> TASK OBJECTIVE
Reproduce each line of the following material exactly, omitting the images.

(EXERCISE MATERIALS begins)

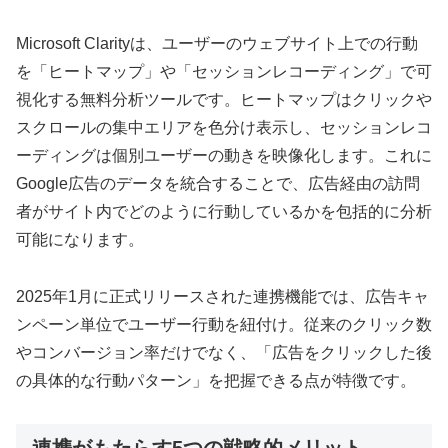
Microsoft Clarityは、ユーザーのウェブサイト上での行動
を「ヒートマップ」や「セッションレコーディング」で可
視化する無料分析ツールです。ヒートマップはクリックや
スクロールの集中エリアを色分け表示し、セッションレコ
ーディングは個別ユーザーの動きを映像化します。これに
Google広告のデータを統合することで、広告経由の訪問
者がサイト内でどのように行動しているかを包括的に分析
可能になります。
2025年1月に正式リリースされた連携機能では、広告キャ
ンペーン単位でユーザー行動を紐付け。従来のクリック数
やコンバージョン率だけでなく、「広告をクリックした後
の具体的な行動パターン」を把握できる点が特徴です。
連携がもたらす5つの戦略的メリット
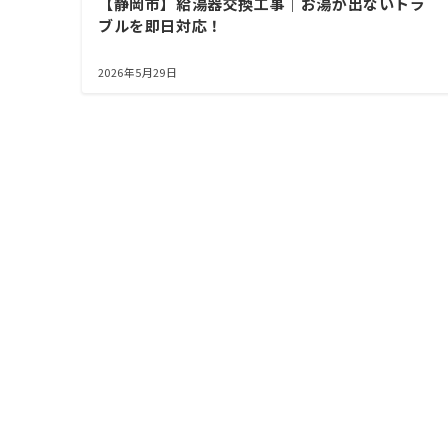
【静岡市】給湯器交換工事｜お湯が出ないトラ
ブルを即日対応！
2026年5月29日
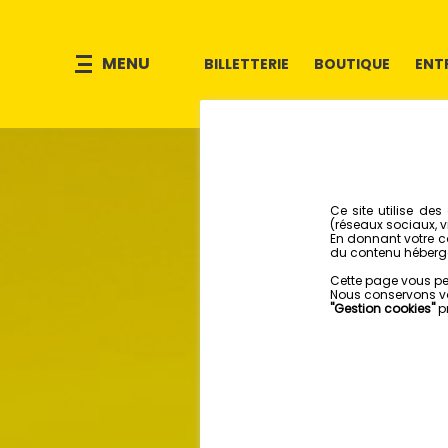
MENU
BILLETTERIE
BOUTIQUE
ENT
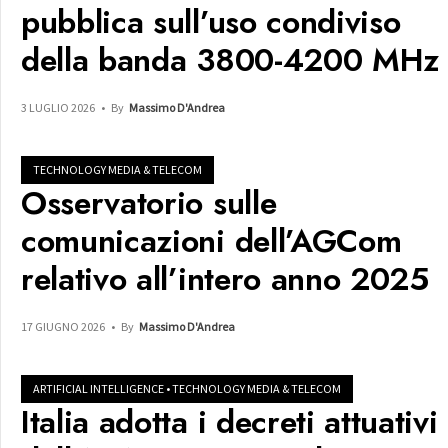
pubblica sull’uso condiviso
della banda 3800-4200 MHz
3 LUGLIO 2026
•
By
Massimo D'Andrea
TECHNOLOGY MEDIA & TELECOM
Osservatorio sulle
comunicazioni dell’AGCom
relativo all’intero anno 2025
17 GIUGNO 2026
•
By
Massimo D'Andrea
ARTIFICIAL INTELLIGENCE
•
TECHNOLOGY MEDIA & TELECOM
Italia adotta i decreti attuativi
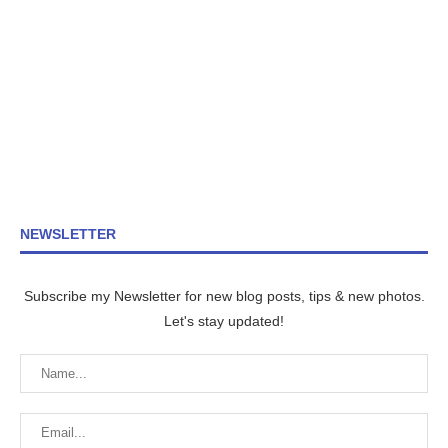
NEWSLETTER
Subscribe my Newsletter for new blog posts, tips & new photos.
Let's stay updated!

(EXERCISE MATERIALS ends)

> THE ANSWER
Microsoft Clarityは、ユーザーのウェブサイト上での行動
を「ヒートマップ」や「セッションレコーディング」で可
視化する無料分析ツールです。ヒートマップはクリックや
スクロールの集中エリアを色分け表示し、セッションレコ
ーディングは個別ユーザーの動きを映像化します。これに
Google広告のデータを統合することで、広告経由の訪問
者がサイト内でどのように行動しているかを包括的に分析
可能になります。
2025年1月に正式リリースされた連携機能では、広告キャ
ンペーン単位でユーザー行動を紐付け。従来のクリック数
やコンバージョン率だけでなく、「広告をクリックした後
の具体的な行動パターン」を把握できる点が特徴です。
連携がもたらす5つの戦略的メリット
【静岡市】給湯器交換工事｜お湯が出ないトラ
ブルを即日対応！
2026年5月29日
MENU
BILLETTERIE
BOUTIQUE
ENT
pubblica sull’uso condiviso
della banda 3800-4200 MHz
3 LUGLIO 2026
•
By
Massimo D'Andrea
TECHNOLOGY MEDIA & TELECOM
Osservatorio sulle
comunicazioni dell’AGCom
relativo all’intero anno 2025
17 GIUGNO 2026
•
By
Massimo D'Andrea
ARTIFICIAL INTELLIGENCE
•
TECHNOLOGY MEDIA & TELECOM
Italia adotta i decreti attuativi
NEWSLETTER
Subscribe my Newsletter for new blog posts, tips & new photos.
Let's stay updated!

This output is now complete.